The Columbia School

Another major camp of functionalism was at Columbia University and included such notable psychologists as James McKeen Cattell (1860-1944), Robert Sessions Woodworth (1869-1962), and Edward Lee Thorndike (18741949).

In line with the functionalist's embrace of applied psychology and the study of individual differences, Cattell laid the foundation for the psychological testing movement that would become massive in the 1920's and beyond. Under the influence of Galton, Cattell stressed the statistical analysis of large data sets and the measurement of mental abilities. He developed the order of merit methodology, in which participants rank-order a set of stimuli (for instance, the relative appeal of pictures or the relative eminence of a group of scientists) from which average ranks are calculated.

Woodworth is best known for his emphasis on motivation in what he called dynamic psychology.
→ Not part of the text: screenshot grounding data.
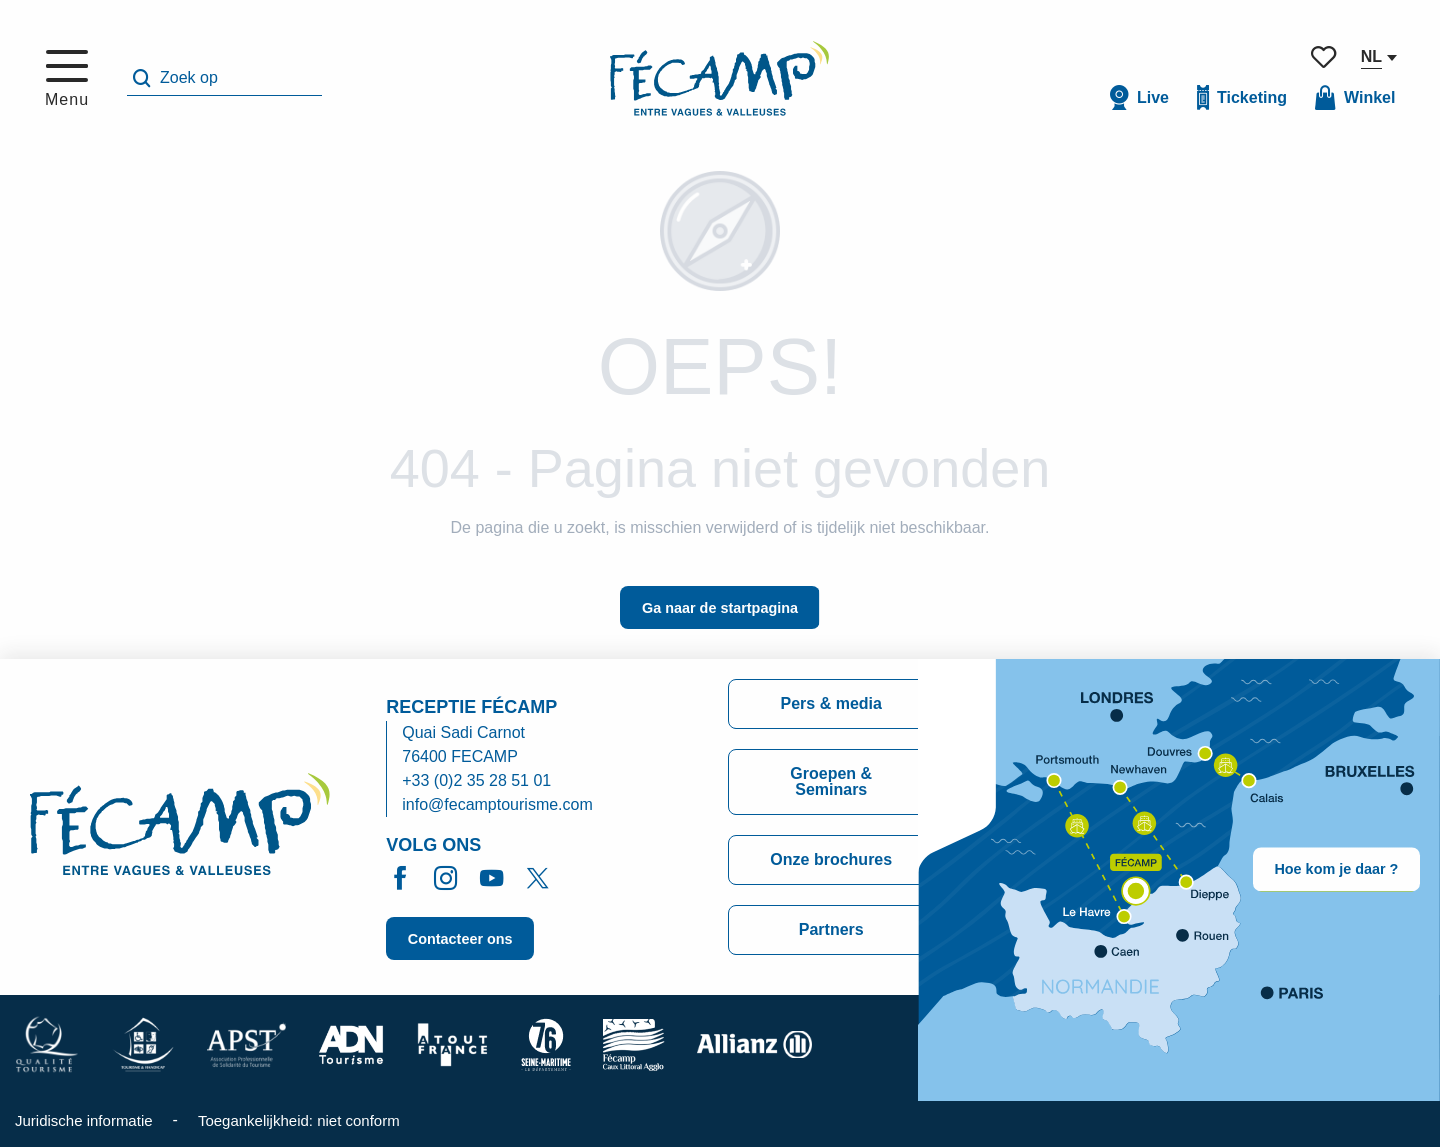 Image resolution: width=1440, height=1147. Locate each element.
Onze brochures (831, 859)
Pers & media (831, 703)
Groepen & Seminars (831, 781)
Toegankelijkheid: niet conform (299, 1120)
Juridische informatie (84, 1120)
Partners (831, 929)
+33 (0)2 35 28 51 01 (476, 780)
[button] (224, 78)
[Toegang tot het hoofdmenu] (67, 79)
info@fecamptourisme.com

In this system, Woodworth acknowledged the importance of considering environmental stimuli and overt responses but emphasized the necessity of understanding the organism (perceptions, needs, or desires), representing therefore an early stimulis-organism-response (S-O-R) approach to psychology.

Thorndike represented a bridge from functionalism to behaviorism, a new school of thought that was led by John Broadus Watson (1878-1958) and emerged around 1913. Thorndike was notable for his use ofnonhuman subjects, a position consistent with Darwin's emphasis on the continuity among organisms. He is also famous for his puzzle box research with cats, which led to his Law of Effect, which states that when an association is followed by a satisfying state of affairs, that association is strengthened. This early operant conditioning research was later expanded on by the famous behaviorist psychologist B. F. Skinner (1904-1990).